Environmental integration is considered an efficient strategy for achieving sustainable development, and in the context of cohesion policy context it can be approached in the following ways:

  • ‘vertical environmental integration’ – a programme may involve projects that are of direct benefit to the environment (e.g. water, waste or nature conservation);
  • ‘horizontal environmental integration’ – this complements the first approach and involves integrating environmental aspects (e.g. resource-efficiency requirements) in a cross-cutting manner in non-environmental measures in a programme.[1]

One of themes addressed in report Mainstreaming the environment in cohesion policy in 2014-2020 prepared by European Network of Environmental Authorities – Managing Authorities (ENEA-MA) working group is horizontal environmental integration.

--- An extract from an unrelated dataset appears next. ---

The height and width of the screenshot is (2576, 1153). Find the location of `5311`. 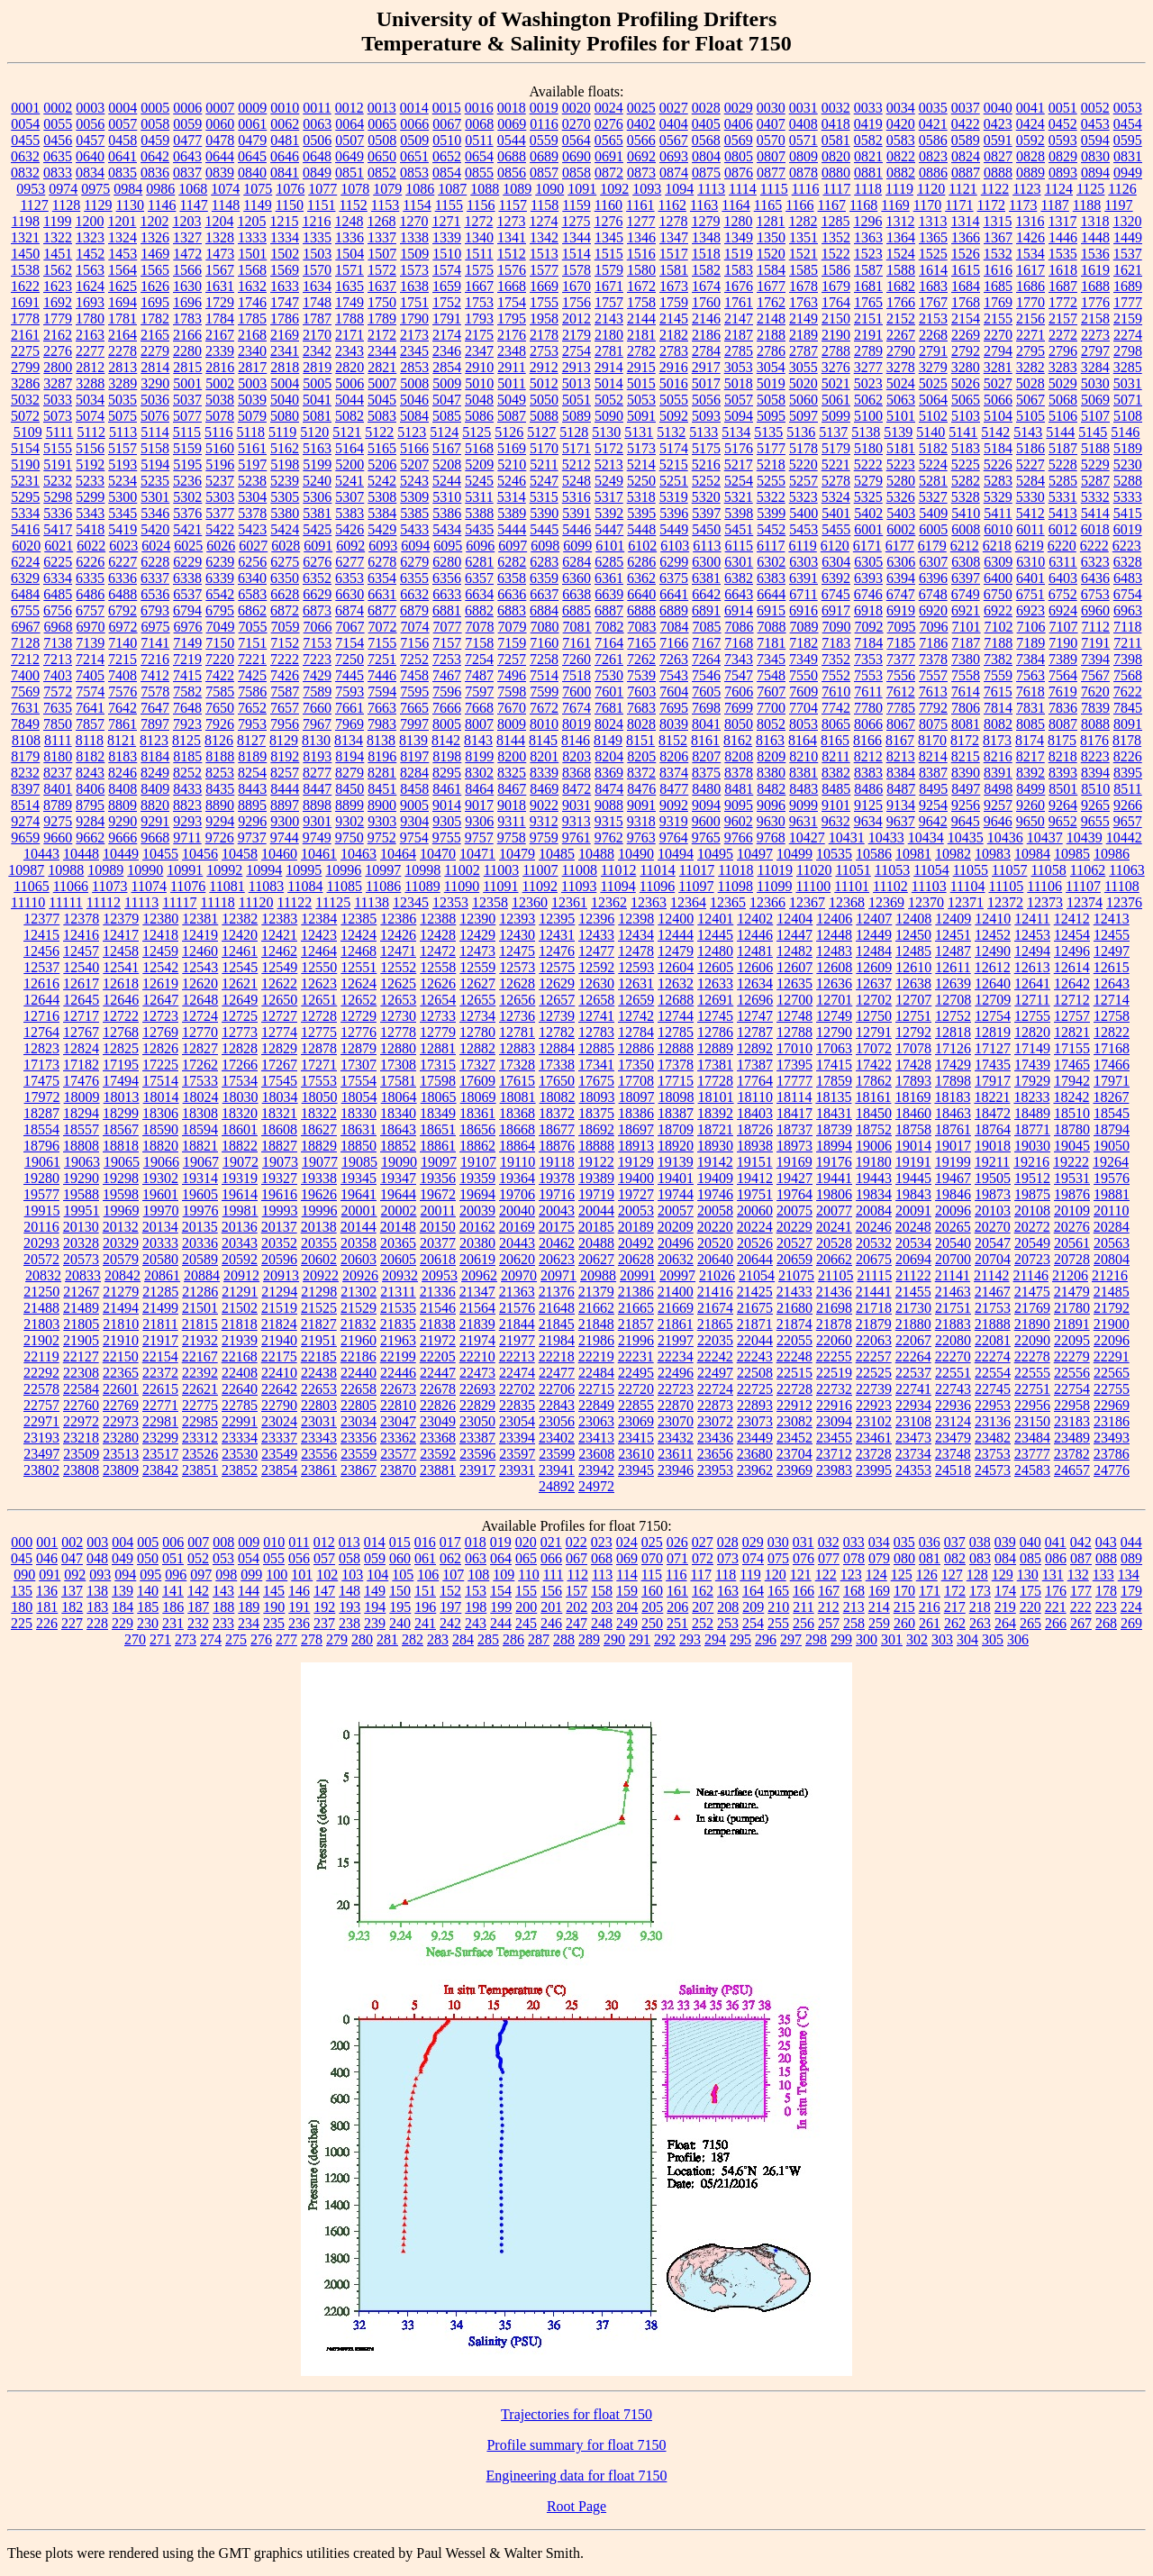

The topic is also tackled in in the report Integration of environmental concerns in Cohesion Policy Funds (ERDF, ESF, CF) which covers three programming periods (2000-2006, 2007-2013, 2014-2020). With regards to the current programming period it concludes that the way horizontal integration of environmental issues is approached in practice varies between the EU Member States. Besides, a significant number of the reviewed OPs describe how vertical environmental integration has been considered, while actual horizontal integration is tackled to a lesser extent.

One of the possible ways of advancing horizontal integration of environmental concerns is to focus on implementation of green public procurement (GPP). The report Integration of environmental concerns in Cohesion Policy Funds (ERDF, ESF, CF) highlights that for the 2014-2020 period, the encouragement of prioritisation of projects entailing the use of GPP is mentioned in about half of the OPs reviewed. It is also emphasised that that the majority of these OPs make a more generic reference to the use of GPP horizontally throughout the programme, and the use of GPP in project selection is seldom specified in connection with specific planned activities and Investment Priorities (IPs) of the OPs. This would indicate that there is a potential for Cohesion Policy to further encourage the establishment of GPP schemes and enhance institutional capacity of Public Administration.

The Interreg Europe GPP4Growth project aims to address the challenges and exploit the possibilities related to the adoption of the new EU public procurement system, effective since April 2016. GPP4Growth partners area working to together to find solutions for improving the effectiveness of policy instruments with regards to themes such as eco-innovation, resource efficiency and green growth, mostly by using new award criteria in calls and tenders that pay particular attention to environmental considerations.

For example, the Lombardy region (a partner in the project), as Managing Authority of the Lombardy ROP, has identified the need to more systematically use GPP criteria in tenders, following the provisions of the national Action Plan on GPP developed by the Ministry of Environment. Although GPP criteria have been developed for several sectors, life cycle costing methods need to be integrated in sectors such as food, health, tourism, construction and cleaning services, which are supported by the ROP. Furthermore, rewarding environmental criteria need to be developed in addition to core criteria to spur eco-innovation in businesses. 

The Ministry of Environment and Spatial Planning, Regional Government of Andalucia, a partner in the GPP4Growth project, is developing technical recommendations for the preparation of contract documents with environmental criteria in three specific areas of common interest for most administrations: paper supplies for copies and graphic paper; equipment supplies and contracting of cleaning services and products. These easy-to-use recommendations have been prepared in collaboration with the Ministry of Finance and Public Administration and the García Oviedo University Research Institute (IUGO). The Ministry held also sectoral round tables with the representatives of private associations from each sector and public administrations.